-- Work item --
For the entries that follow, retype exactly the lines from the one containing "Artigos relacionados" to the one containing "Udostępnij ten post", inclusive, and only those. Images stay out of the copy.

(Saved data entries)
# # #

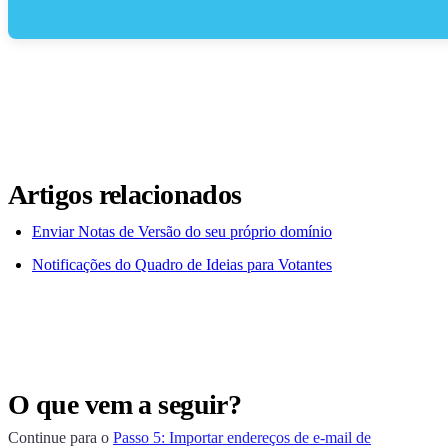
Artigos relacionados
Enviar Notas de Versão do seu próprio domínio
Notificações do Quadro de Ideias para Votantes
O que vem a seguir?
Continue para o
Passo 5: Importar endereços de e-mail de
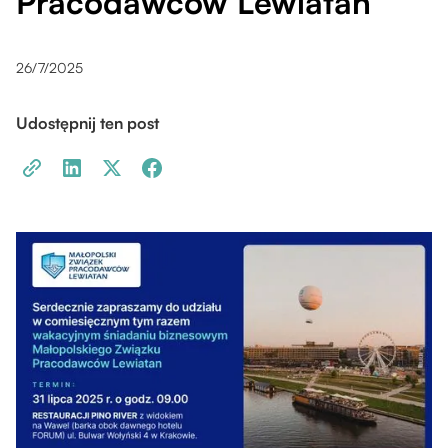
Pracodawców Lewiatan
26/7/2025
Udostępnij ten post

# # #

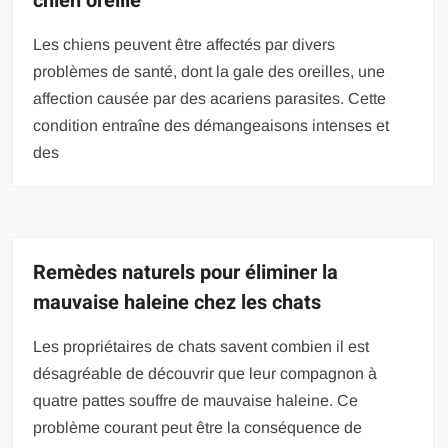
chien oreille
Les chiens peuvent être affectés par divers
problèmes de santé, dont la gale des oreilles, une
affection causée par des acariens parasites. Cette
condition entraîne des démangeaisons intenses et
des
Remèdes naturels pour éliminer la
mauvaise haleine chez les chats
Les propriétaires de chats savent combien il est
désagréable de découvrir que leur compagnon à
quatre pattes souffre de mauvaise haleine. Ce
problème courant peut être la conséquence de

# # #

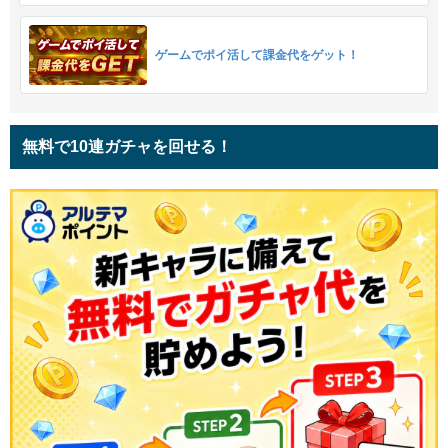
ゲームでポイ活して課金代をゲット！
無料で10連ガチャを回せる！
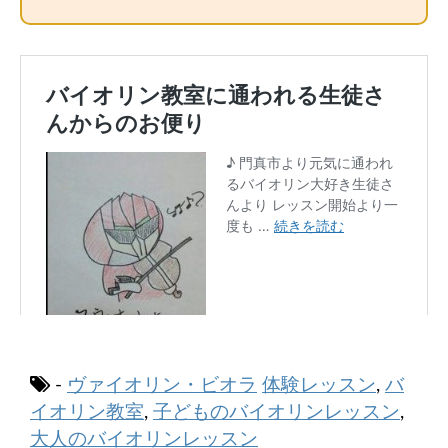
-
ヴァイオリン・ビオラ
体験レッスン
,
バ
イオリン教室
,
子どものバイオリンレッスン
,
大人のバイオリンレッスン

# # #

-- Exercise solution --
Artigos relacionados
Enviar Notas de Versão do seu próprio domínio
Notificações do Quadro de Ideias para Votantes
O que vem a seguir?
Continue para o
Passo 5: Importar endereços de e-mail de
Pracodawców Lewiatan
26/7/2025
Udostępnij ten post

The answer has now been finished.